Tunneling a vSphere Client connection over SSH
Mar 22, 2010 Blogs
My website is running on a single ESX machine in a remote datacenter somewhere. Because I am hosting the machine myself, I had to do my own routing and firewalling. I solved it by installing a pfSense virtual machine, hooking it up to both an internal and external vSwitch:
This way, my server is secure: both the Service Console as well as the virtual web server are only accessible through the firewall. I’m running OpenVPN on the pfSense machine, so if I need access to the internal subnet, I fire up OpenVPN. Sometimes, however, I don’t have the OpenVPN software running on the PC I’m working on, so I cannot access the Service Console and/or the web server.

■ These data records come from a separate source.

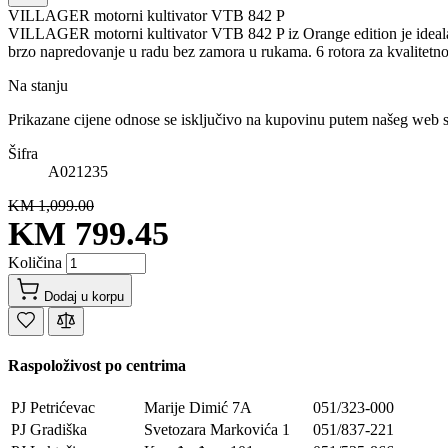
VILLAGER motorni kultivator VTB 842 P
VILLAGER motorni kultivator VTB 842 P iz Orange edition je idealan
brzo napredovanje u radu bez zamora u rukama. 6 rotora za kvalitetno 
Na stanju
Prikazane cijene odnose se isključivo na kupovinu putem našeg web 
Šifra
A021235
KM 1,099.00
KM 799.45
Količina
Dodaj u korpu
Raspoloživost po centrima
PJ Petrićevac
Marije Dimić 7A
051/323-000
PJ Gradiška
Svetozara Markovića 1
051/837-221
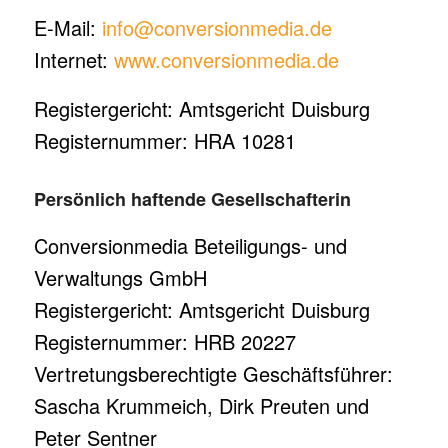
E-Mail:
info@conversionmedia.de
Internet:
www.conversionmedia.de
Registergericht: Amtsgericht Duisburg
Registernummer: HRA 10281
Persönlich haftende Gesellschafterin
Conversionmedia Beteiligungs- und
Verwaltungs GmbH
Registergericht: Amtsgericht Duisburg
Registernummer: HRB 20227
Vertretungsberechtigte Geschäftsführer:
Sascha Krummeich, Dirk Preuten und
Peter Sentner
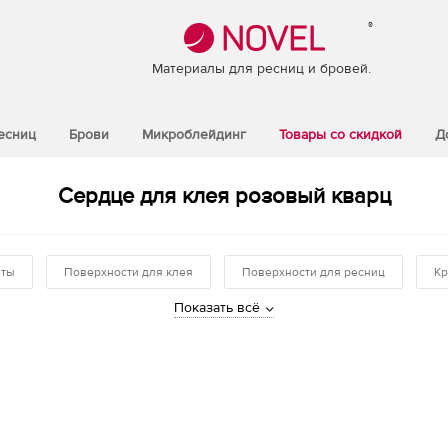
®
Материалы для ресниц и бровей.
есниц
Брови
Микроблейдинг
Товары со скидкой
Д
Сердце для клея розовый кварц
нты
Поверхности для клея
Поверхности для ресниц
Кр
Показать всё
ы
Тренинг-материалы
Кисти
Кейсы
Рекламные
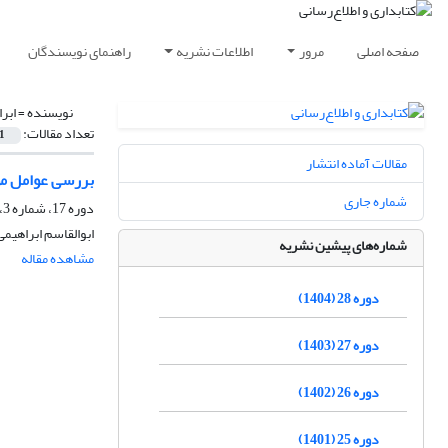
صفحه اصلی
مرور
اطلاعات نشریه
راهنمای نویسندگان
نویسنده =
ابر
تعداد مقالات:
1
مقالات آماده انتشار
بررسی عوامل موث
شماره جاری
دوره 17، شماره 3، پاییز 1393، صفحه
ابوالقاسم ابراهی
شماره‌های پیشین نشریه
مشاهده مقاله
دوره 28 (1404)
دوره 27 (1403)
دوره 26 (1402)
دوره 25 (1401)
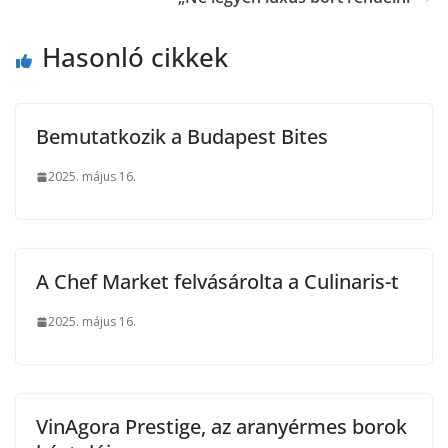
Hasonló cikkek
Bemutatkozik a Budapest Bites
2025. május 16.
A Chef Market felvásárolta a Culinaris-t
2025. május 16.
VinAgora Prestige, az aranyérmes borok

A cool little solution for this is to use SSH tunneling. I connect to a third machine which is accessible through the Internet (runs a SSH daemon) and is able to connect to 10.10.100.2, the Service Console IP address. By configuring PuTTY to do some magic for us, I am able to connect my vSphere Client to my ESX server securely, without publishing my ESX-host to the world.
Steps
- Make sure you have a SSHd accessable from the Internet
- Make sure the VM running SSHd can access the Service Console IP
- Open PuTTY, navigate to [Connection] – [SSH] – [Tunnels], and fill in three forwarded ports: 443, 902 and 903. Fill in ‘Destination’ like this: [youresxip]:[port].
- Add an entry to your hosts file so the real DNS-name of the host refers to 127.0.0.1 (Source)
- Fire up the vSphere Client and connect to [youresxdnsname].[domain]





July 15th, 2010 at 10:52
Hi,
We want to implement Pfsense like you have done.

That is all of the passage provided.